(urth) Severian as reverse Christ (or something)
Dave Tallman
davetallman at msn.com
Sat Nov 22 10:19:09 PST 2008
David Stockhoff wrote:
> In similar vein, discussing "what offices a Christian man may hold", he
> refers to a recent case wherein a Church member had the opportunity to
> receive high public office as a magistrate. Tertullian argues that it
> would be morally impossible for this man to satisfy both the Gospel's
> demands and those of Roman law, for that would require him to abstain
> not only from all public pagan sacrifices, oaths, etc., but also from
> "sitting in judgment on anyone's life or character, . . . neither
> condemning nor fore-condemning; binding no one, imprisoning /or
> torturing no one/".^*2 <http://www.rtforum.org/lt/lt119.html#FN_2>*
> These are the earliest known explicit Christian statements on the
> morality of torture.
>
Wolfe may have drawn some ideas from Tertullian, but he surely wouldn't
consider him to be the last word on Christian morality. A couple of
centuries later St. Augustine wrote on the idea of a "just war," which
could be fought by righteous Christian soldiers.

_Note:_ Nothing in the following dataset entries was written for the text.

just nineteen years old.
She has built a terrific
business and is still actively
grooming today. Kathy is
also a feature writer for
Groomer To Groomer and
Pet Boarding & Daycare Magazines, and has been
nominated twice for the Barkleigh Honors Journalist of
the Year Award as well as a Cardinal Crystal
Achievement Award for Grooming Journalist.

Tertullian ended up
being declared a heretic (not about pacificism, but about whether a new
prophecy could have the same force as scripture).

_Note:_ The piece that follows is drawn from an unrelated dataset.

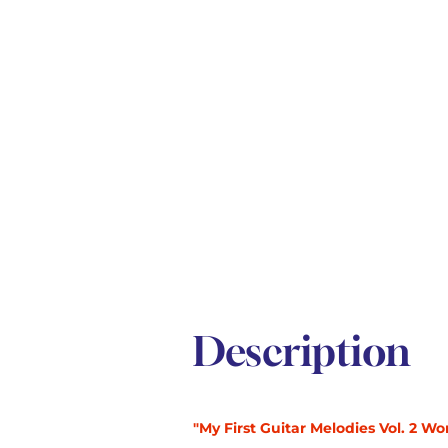
Description
"My First Guitar Melodies Vol. 2 Wo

Tertullian had the luxury in the third century of belonging to a
persucuted group that could stand outside and condemn the system. But
later the Church became the accepted state religion, and took over a
great deal of power in the Middle Ages. At that point, soldiers,
magistrates, and even torturers were at least nominally Christians. It's
a difficult moral dilemma and one that Wolfe doesn't shrink from
presenting in all its horror.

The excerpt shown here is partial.